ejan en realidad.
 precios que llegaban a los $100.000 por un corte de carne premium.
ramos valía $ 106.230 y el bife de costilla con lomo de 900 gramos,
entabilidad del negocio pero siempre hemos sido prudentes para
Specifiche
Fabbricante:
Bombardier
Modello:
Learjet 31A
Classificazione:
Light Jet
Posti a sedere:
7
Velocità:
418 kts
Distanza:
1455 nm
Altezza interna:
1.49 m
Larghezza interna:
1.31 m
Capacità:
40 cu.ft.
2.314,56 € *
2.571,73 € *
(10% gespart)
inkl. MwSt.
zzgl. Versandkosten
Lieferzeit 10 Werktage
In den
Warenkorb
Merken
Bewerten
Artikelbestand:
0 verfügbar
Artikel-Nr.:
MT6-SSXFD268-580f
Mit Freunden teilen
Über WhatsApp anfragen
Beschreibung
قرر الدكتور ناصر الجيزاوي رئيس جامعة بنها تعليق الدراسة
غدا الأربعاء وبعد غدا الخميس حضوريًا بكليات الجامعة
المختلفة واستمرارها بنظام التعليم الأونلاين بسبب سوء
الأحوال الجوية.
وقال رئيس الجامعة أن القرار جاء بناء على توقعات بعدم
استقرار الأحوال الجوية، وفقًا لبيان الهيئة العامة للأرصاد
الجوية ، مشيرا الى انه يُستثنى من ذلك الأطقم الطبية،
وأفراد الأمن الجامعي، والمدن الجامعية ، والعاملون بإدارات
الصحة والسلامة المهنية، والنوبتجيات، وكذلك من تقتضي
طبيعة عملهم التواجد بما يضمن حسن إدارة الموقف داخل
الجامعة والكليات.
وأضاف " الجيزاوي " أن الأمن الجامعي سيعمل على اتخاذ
•••••
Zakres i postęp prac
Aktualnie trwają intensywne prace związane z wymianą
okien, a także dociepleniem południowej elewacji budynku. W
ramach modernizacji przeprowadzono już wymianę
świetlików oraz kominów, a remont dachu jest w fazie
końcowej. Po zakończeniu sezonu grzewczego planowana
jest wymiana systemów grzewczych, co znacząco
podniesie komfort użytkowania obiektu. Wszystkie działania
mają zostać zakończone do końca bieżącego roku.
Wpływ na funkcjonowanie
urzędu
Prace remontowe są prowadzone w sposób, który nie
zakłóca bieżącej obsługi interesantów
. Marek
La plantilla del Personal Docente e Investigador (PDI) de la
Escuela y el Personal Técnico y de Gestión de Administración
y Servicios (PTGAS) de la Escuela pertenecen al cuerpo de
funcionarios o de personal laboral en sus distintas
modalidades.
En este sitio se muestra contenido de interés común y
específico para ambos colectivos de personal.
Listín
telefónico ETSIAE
•••••
- **Task prompt**: From the records above, quote only the lines running from the line with "ejan en realidad." to the line with "zzgl. Versandkosten", both lines included.

- **Result of this exercise**:
ejan en realidad.
 precios que llegaban a los $100.000 por un corte de carne premium.
ramos valía $ 106.230 y el bife de costilla con lomo de 900 gramos,
entabilidad del negocio pero siempre hemos sido prudentes para
Specifiche
Fabbricante:
Bombardier
Modello:
Learjet 31A
Classificazione:
Light Jet
Posti a sedere:
7
Velocità:
418 kts
Distanza:
1455 nm
Altezza interna:
1.49 m
Larghezza interna:
1.31 m
Capacità:
40 cu.ft.
2.314,56 € *
2.571,73 € *
(10% gespart)
inkl. MwSt.
zzgl. Versandkosten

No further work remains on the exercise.